Researchers are trying to understand why language regions are more vulnerable in some people than in others. Mesulam has noticed a link to learning disabilities and dyslexia in some families with primary progressive aphasia and is conducting whole-exome sequencing to find out whether those conditions are risk factors.
According to Dickerson, who started a primary progressive aphasia program at Mass General in 2007, the neurodegenerative condition also provides an unusual opportunity to study how language skills devolve over time. Dickerson says that by following the same patient for months or years as she forgets first what “salmon” means, then “fish,” then “animals,” a physician “can start to predict cognitive functions that are lost or that are dependent on the normal functioning of a certain part of language.”
How the gradual decline of verbal communication abilities affects a person can depend on many factors: personality, how intact the rest of the mind is, and whether relationships, jobs, hobbies, and sense of self-worth are language-based.
Losing speech and language means people may no longer be able to engage in rapid repartee, call their loved ones, or read books to their grandchildren. Some people get depressed, engage in self-harm, or take their lives. Others adapt, trying nonverbal pursuits such as painting or gardening.

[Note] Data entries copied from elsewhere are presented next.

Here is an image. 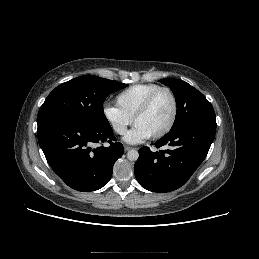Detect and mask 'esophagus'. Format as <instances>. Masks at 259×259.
<instances>
[{
  "label": "esophagus",
  "mask_w": 259,
  "mask_h": 259,
  "mask_svg": "<svg viewBox=\"0 0 259 259\" xmlns=\"http://www.w3.org/2000/svg\"><path fill=\"white\" fill-rule=\"evenodd\" d=\"M130 149H132V147L127 146V145L124 146V150H125V151H129Z\"/></svg>",
  "instance_id": "obj_1"
}]
</instances>
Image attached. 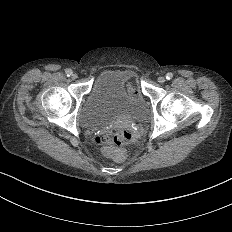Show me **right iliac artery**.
Wrapping results in <instances>:
<instances>
[{"instance_id": "obj_1", "label": "right iliac artery", "mask_w": 232, "mask_h": 232, "mask_svg": "<svg viewBox=\"0 0 232 232\" xmlns=\"http://www.w3.org/2000/svg\"><path fill=\"white\" fill-rule=\"evenodd\" d=\"M65 73L67 77H70L72 75V71L70 69H67Z\"/></svg>"}]
</instances>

Only a few drugs have been approved to alleviate neurodegenerative symptoms; there are no cures. As doctors and speech-language therapists try to help patients hold on to what communication skills they have for as long as possible, they also encourage spouses and family members, not immune to depression or frustration themselves, to help by offering suggestions when words don’t come, paying attention to nonverbal cues, trying devices that use pictures or written text, and most of all, being patient and understanding.
From writing papers to conferring with colleagues to sharing experiences with loved ones, “we’re so dependent on language,” says Daffner. “It’s amazing, what we’re capable of doing with language and speech. When our brains are healthy, it just flows out. It’s seamless.”
Until it’s not.
Stephanie Dutchen is a science writer in the HMS Office of Communications and External Relations.